The Ministry of Health is advising persons who have to travel to the Ebola-affected areas of Liberia, Nigeria, Guinea and Sierra Leone in West Africa to take precautions to protect their health and prevent the spread of the virus to other areas.

Director, Emergency, Disaster Management and Special Services, Dr Marion Bullock DuCasse, says this is especially important given that the World Health Organisation, last Friday, declared Ebola a public health emergency of international concern.
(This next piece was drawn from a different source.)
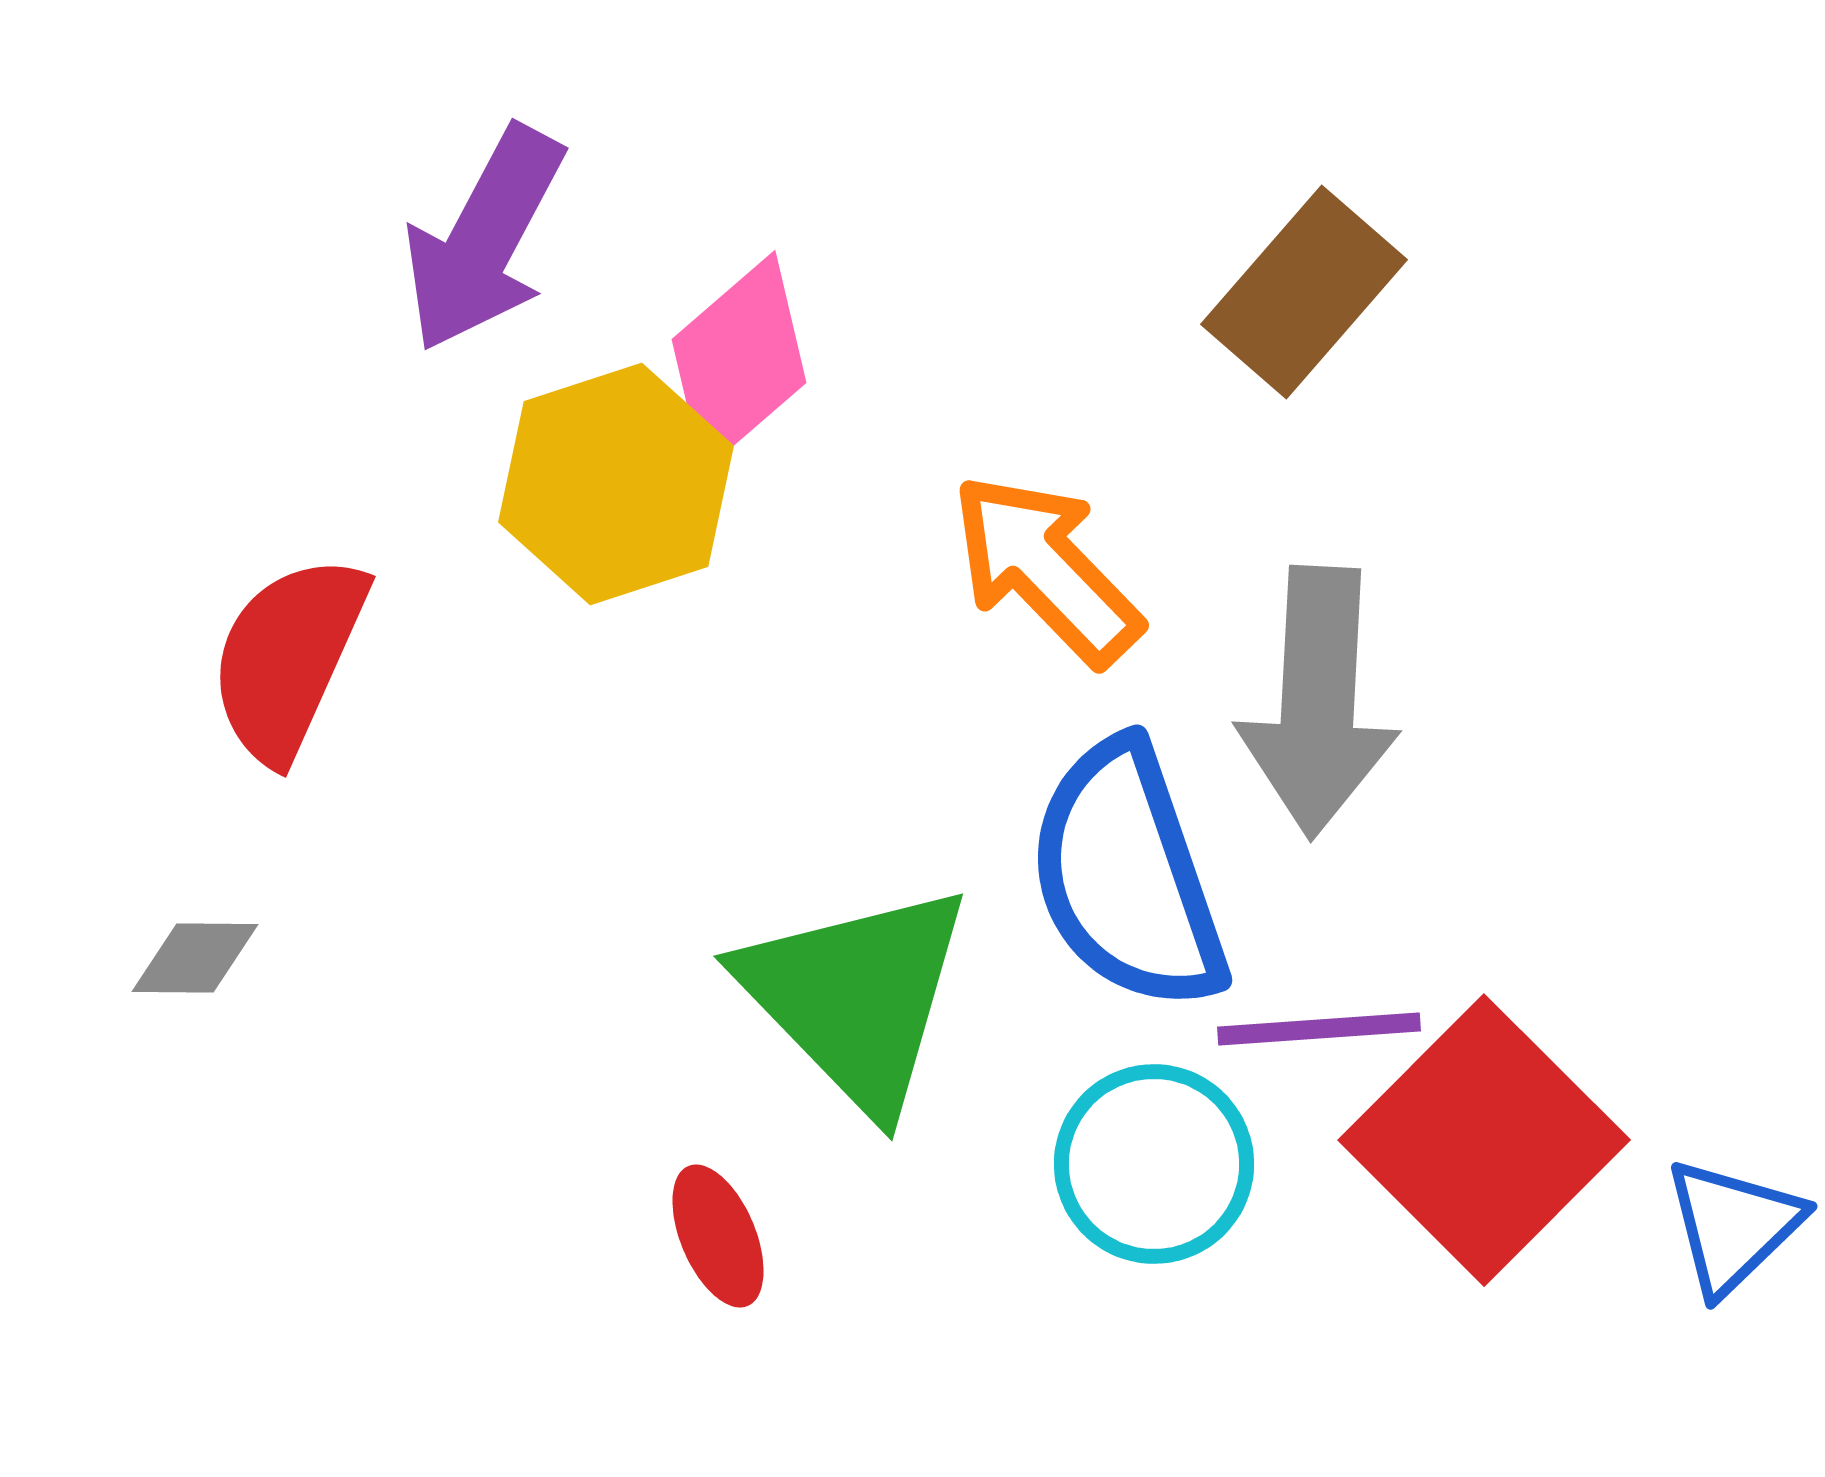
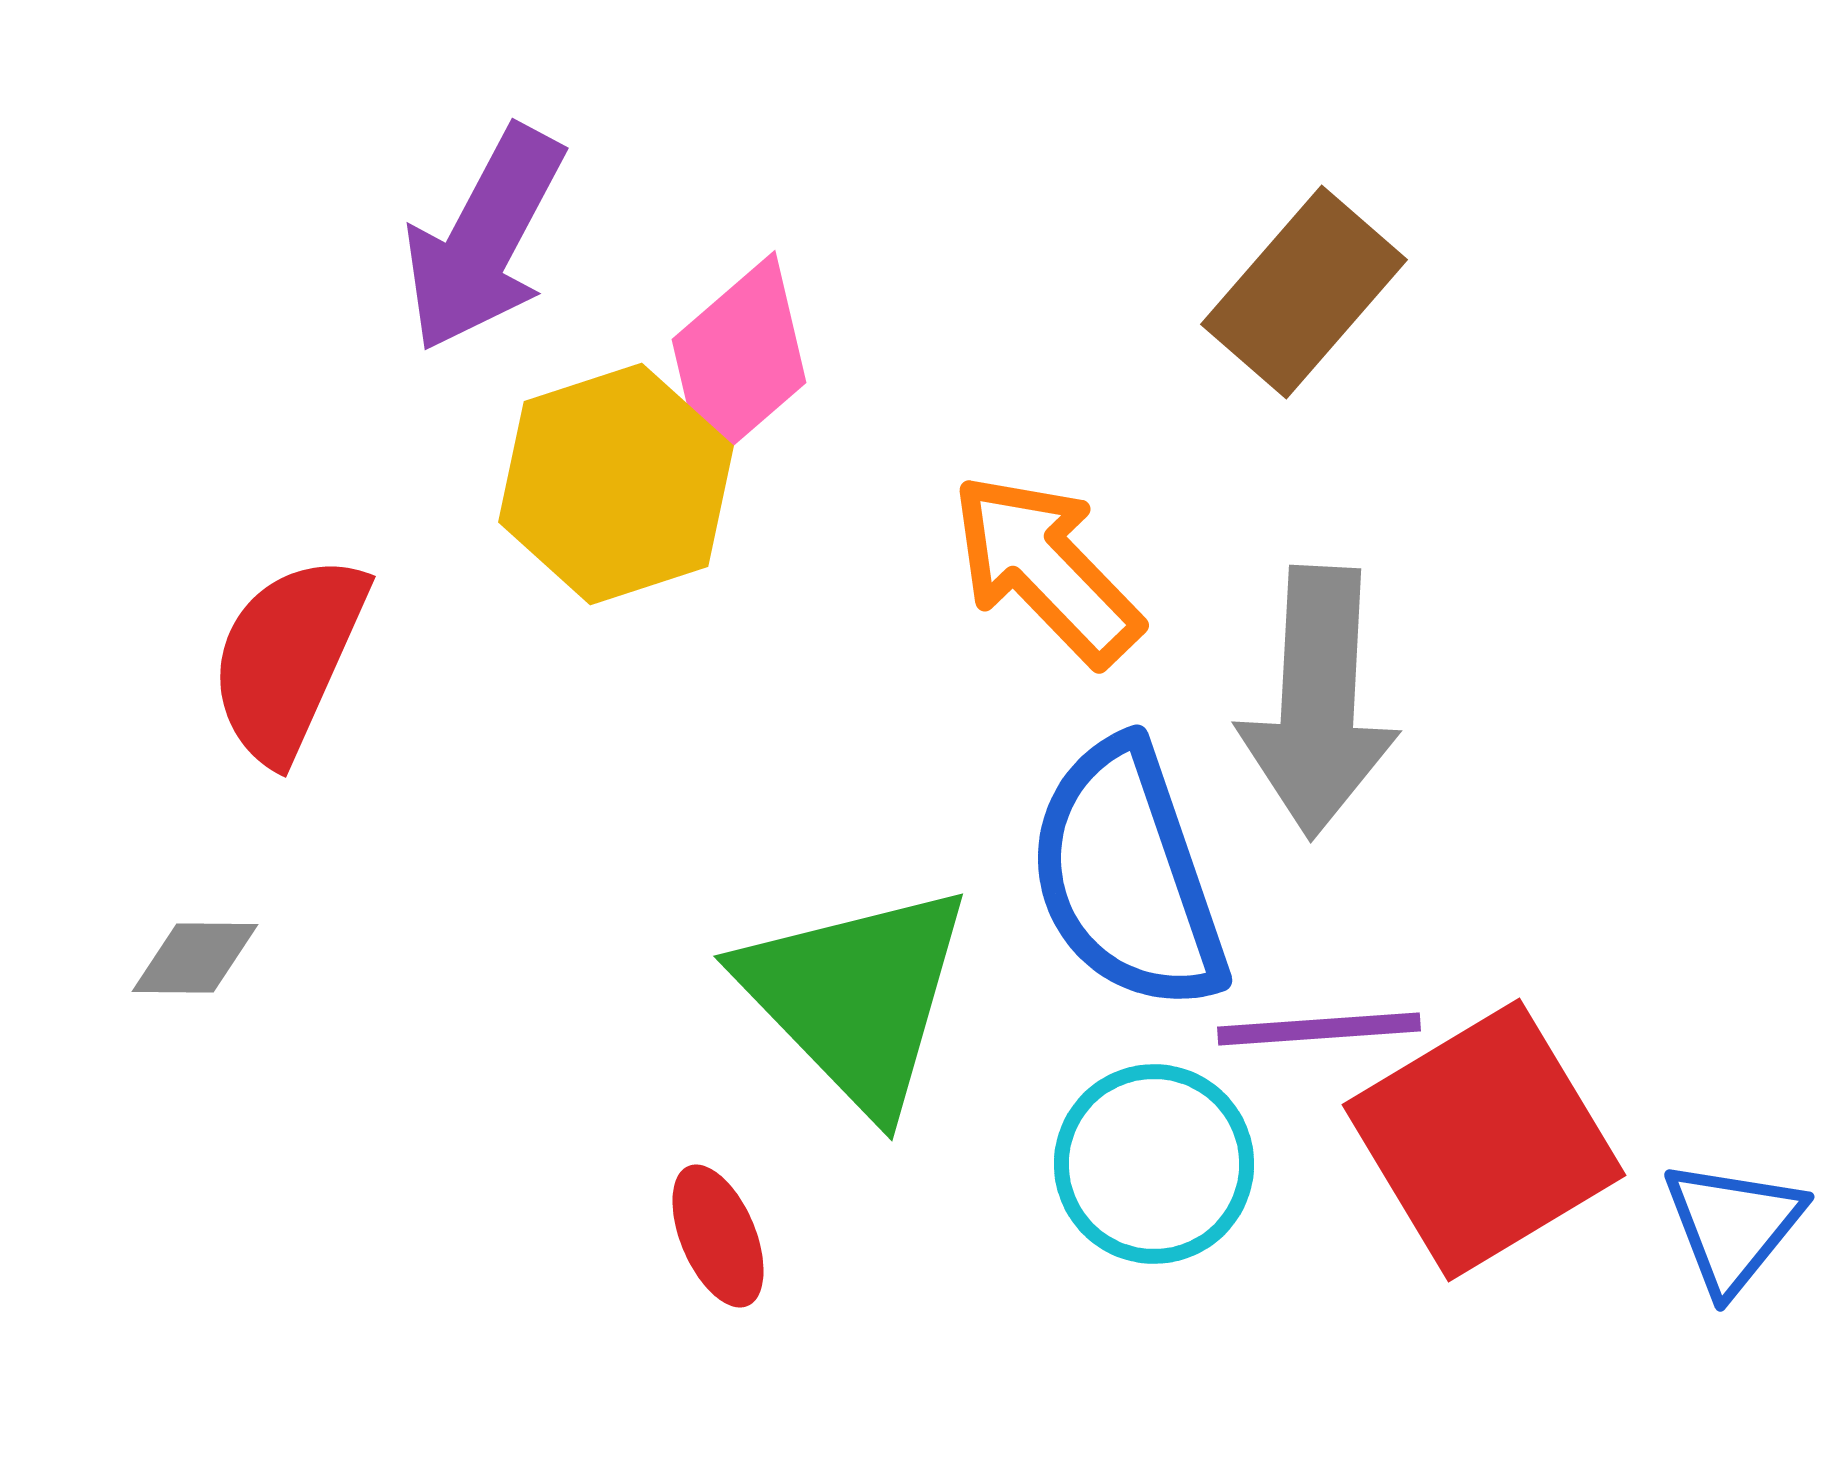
red square: rotated 14 degrees clockwise
blue triangle: rotated 7 degrees counterclockwise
"This means that every country has to put in place a response mechanism for the virus. Jamaica already has a plan in place that is now being further developed. A part of that plan involves highlighting the responsibility of travellers to Ebola-affected areas. I would like to remind persons, however, that they should not undertake non-essential travel to these areas," Dr. DuCasse said.

Travellers are advised not to handle dead animals and restrict intimate contact with

persons who may be infected or could be a contact of an infected person. The Ebola virus is a severe, often fatal illness with a death rate of up to 90 per cent.

It is transmitted through direct contact with blood (for example, through broken skin), other bodily fluids or secretion such as the stool, saliva, urine and semen of infected persons. Infection can also occur if broken skin comes in contact with environments that have become contaminated with an Ebola patient's infectious fluids such as soiled clothing, bed linen or used needles.

Symptoms of Ebola include sudden onset of fever, intense weakness, muscle pain, headache and sore throat. This may be followed by vomiting, diarrhoea, rash, impaired kidney and liver function and, in some cases, both internal and external bleeding.